DanyEle commented 5 years ago

Getting the first network interface is indeed a good idea. I just tried to boot Wireshark and it detect my wlan Interface as my network interface.

About your second point I can't really say, since I don't know those methods or attributes. The way I checked the traffic sent in Wireshark was by setting a filter for the traffic sent (assuming 8777 is alice's port) tcp.port == 8777 And after data was transmitted, I would click on Statistics --> Capture File Properties and look under "Captured" for a count of the data transmitted over that port. That included ACKs and re-transmission attempts' data too though.

kakirastern commented 5 years ago

Thanks for the tip!

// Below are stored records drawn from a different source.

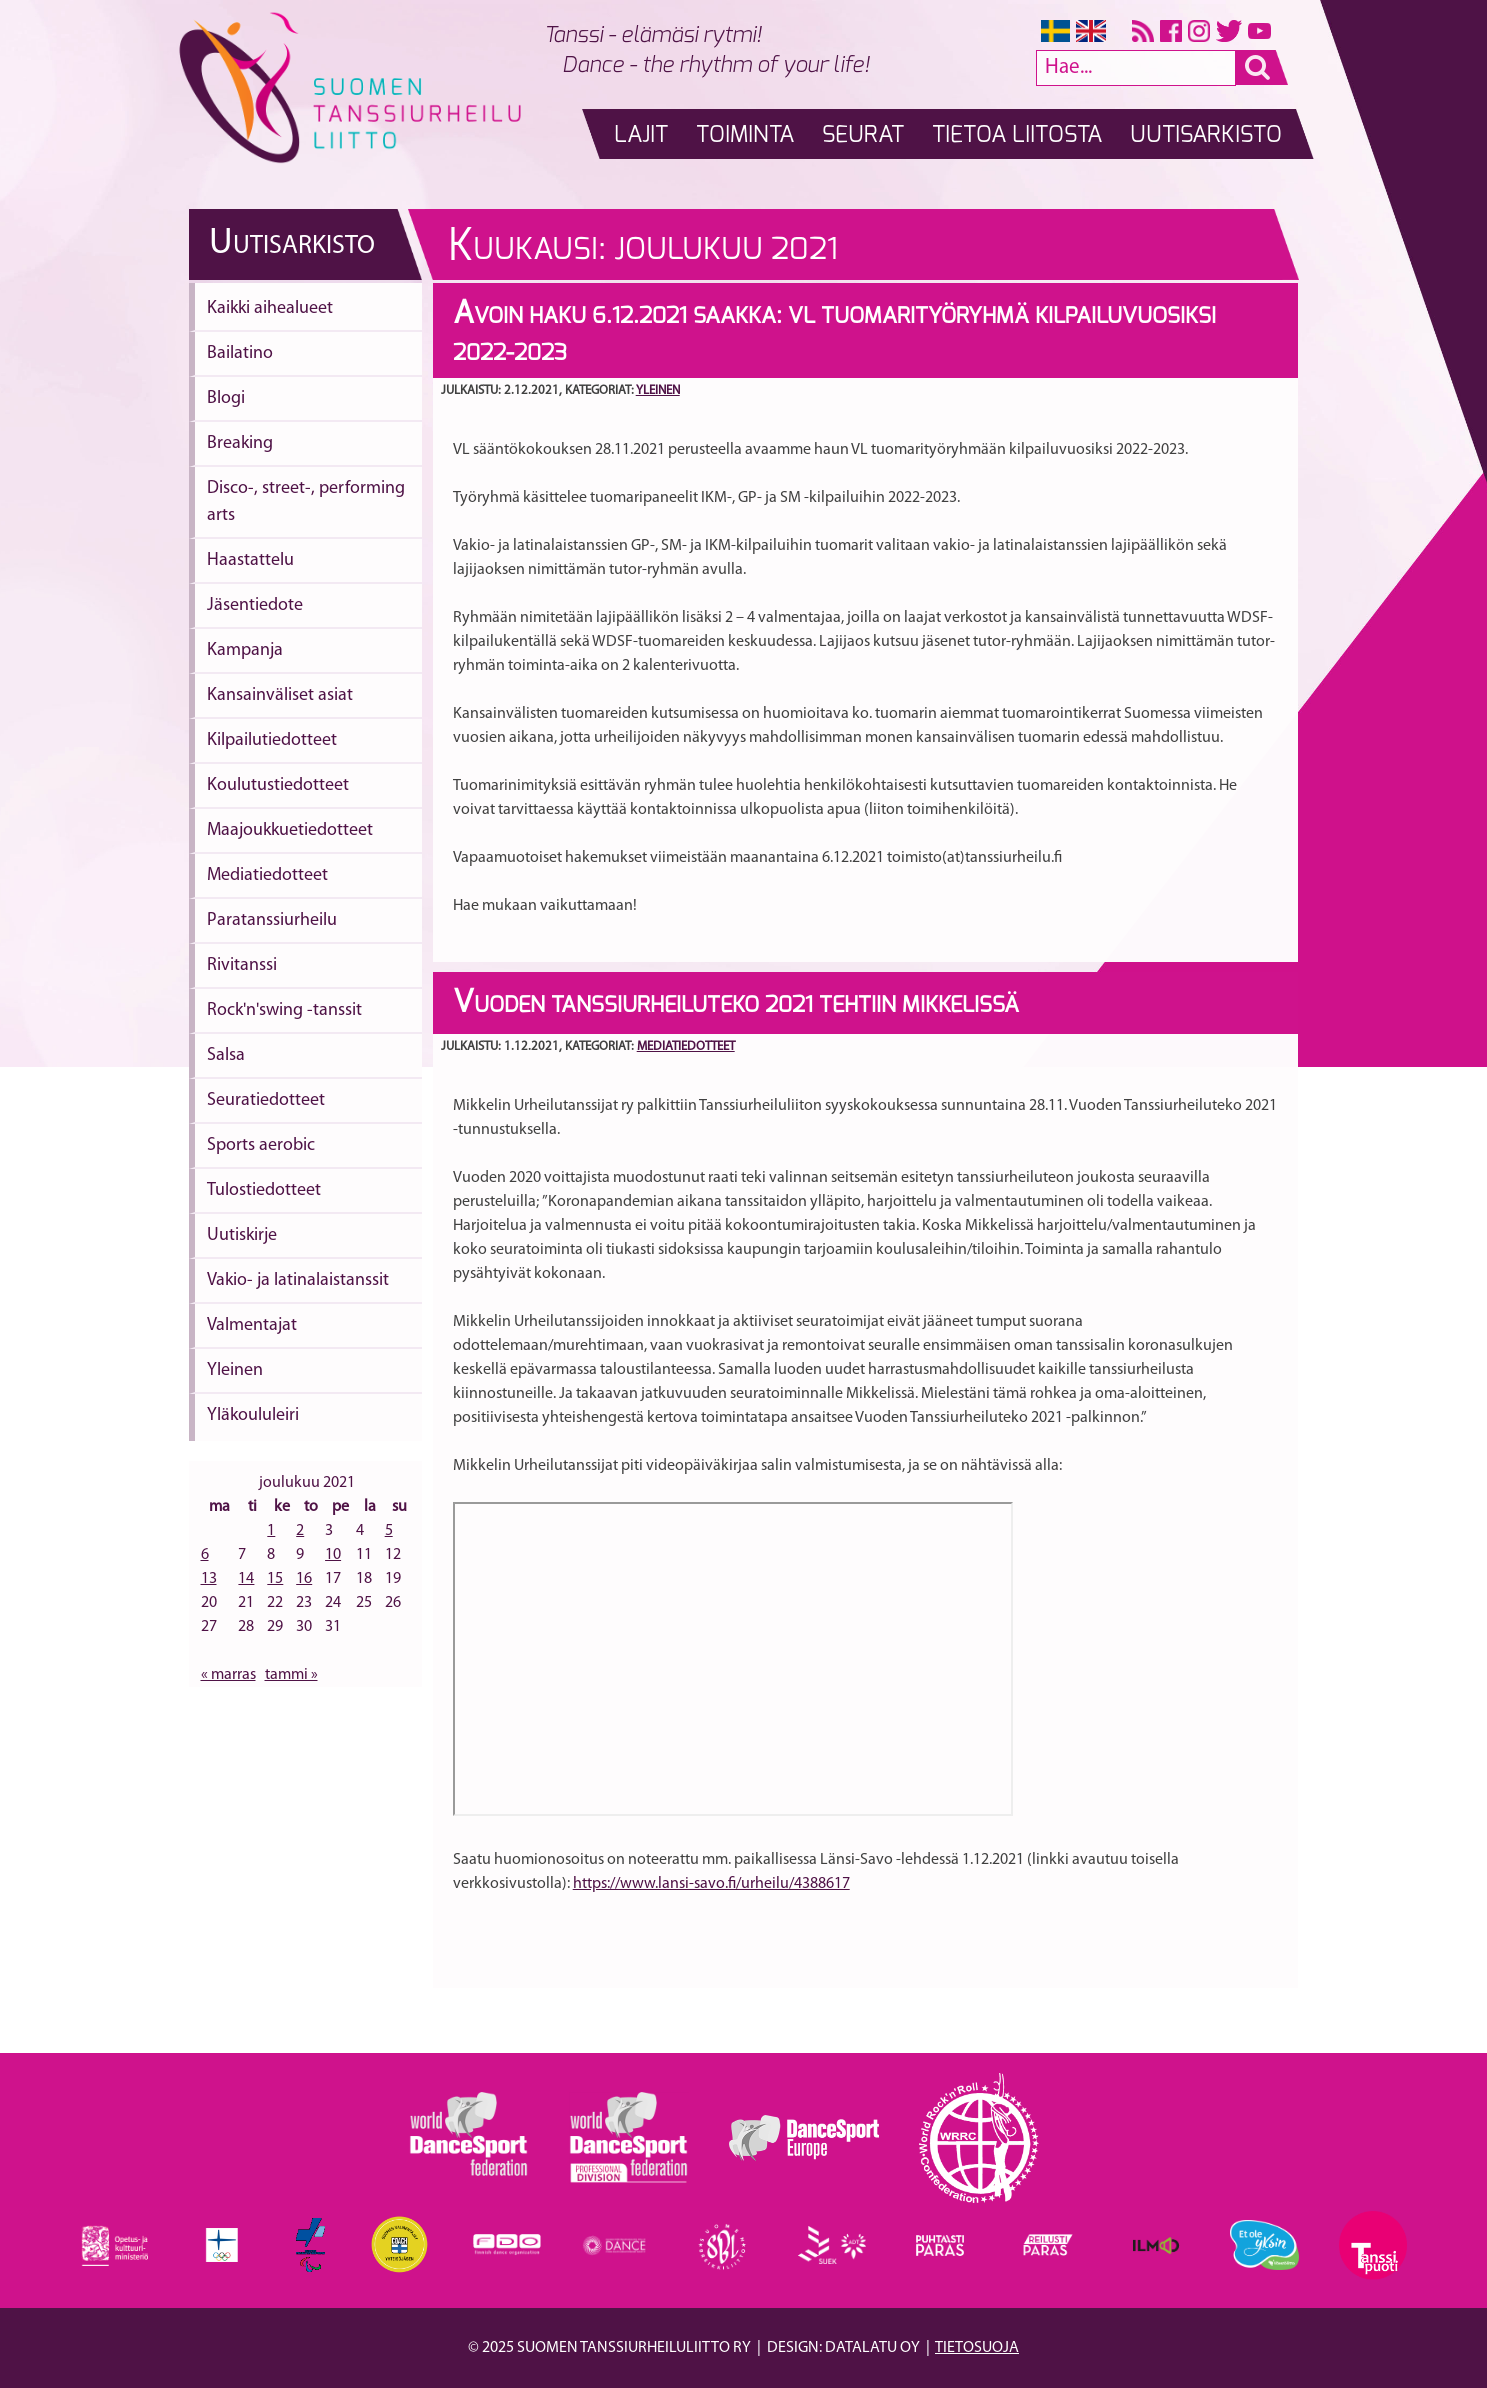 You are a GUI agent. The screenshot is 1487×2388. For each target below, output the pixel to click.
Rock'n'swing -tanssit (284, 1010)
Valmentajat (252, 1325)
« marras (228, 1675)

I did some experimenting on my own laptop and found that I needed to specify the interface used for my setup to work, otherwise an error dumpcap: There is no interface with that adapter index would be thrown. For my interface setting I used en0 for my WiFi connection. So I will modify the code to be as follows:

@staticmethod
def get_packet_info(interface=None):
    """
    Returns the size of the serialized data using Wireshark.

    Args:
        interface: A string. Name of the interface to sniff on.

    Returns: Size of the packet sent over WebSockets in a given event.
    """
    if interface is None:
        raise Exception("Please provide the interface used.")
    else:
        capture = pyshark.LiveCapture(interface=interface)
        capture.sniff(timeout=60)
        for packet in capture:
            try:
                packet_info = packet.pretty_print()
            except:
                raise Exception("Cannot determine packet info.")
        return packet_info

I also found out that I cannot do something like packet.tcp.data as the data attribute for tcp does not exist, or at least not anymore. I can do something like packet.tcp.pretty_print. If I stick to the former, i.e. packet.pretty_print(), I would get info for all three layers including eth, ip, tcp. If I go with the latter then only the info regarding the tcp layer would be generated for output. Is there a preference as to whether only the tcp packets are outputted? I could change the code again if this latter approach is preferred.

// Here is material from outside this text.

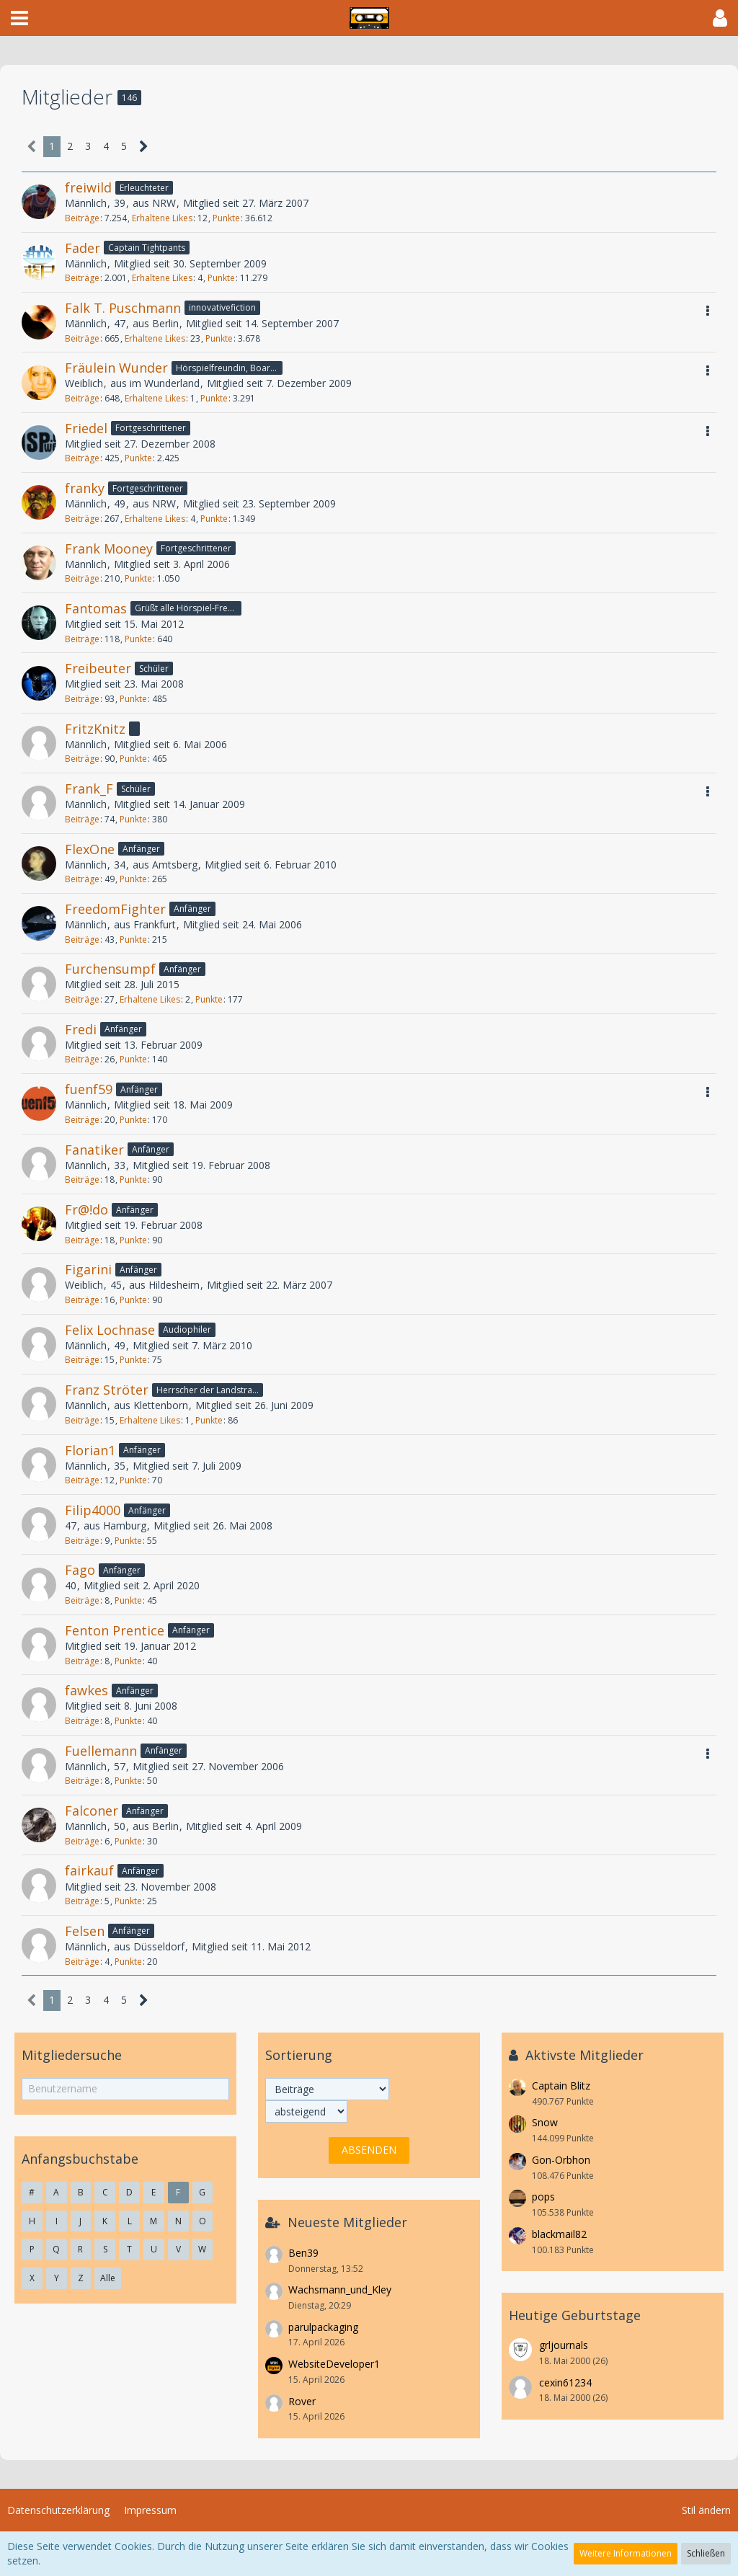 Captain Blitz (561, 2085)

kakirastern commented 5 years ago

And I am guessing if I would like pyshark to detect the network interface I would need to pass the tshark_path argument to the LiveCapture method to specify the path of the tshark binary as a basic requirement.

Moreover, I think I should definitely add the following arguments to the get_data_info function if suitable for the desired purposes:

* bpf_filter: BPF filter to use on packets.
* display_filter: Display (wireshark) filter to use.
* only_summaries: Only produce packet summaries, much faster but includes very little information
* disable_protocol: Disable detection of a protocol (tshark > version 2)
* decryption_key: Key used to encrypt and decrypt captured traffic.
* encryption_type: Standard of encryption used in captured traffic (must be either 'WEP', 'WPA-PWD', or 'WPA-PWK'. Defaults to WPA-PWK).
* tshark_path: Path of the tshark binary
* output_file: Additionally save captured packets to this file.

Will follow up on PR #2360 from this point onwards.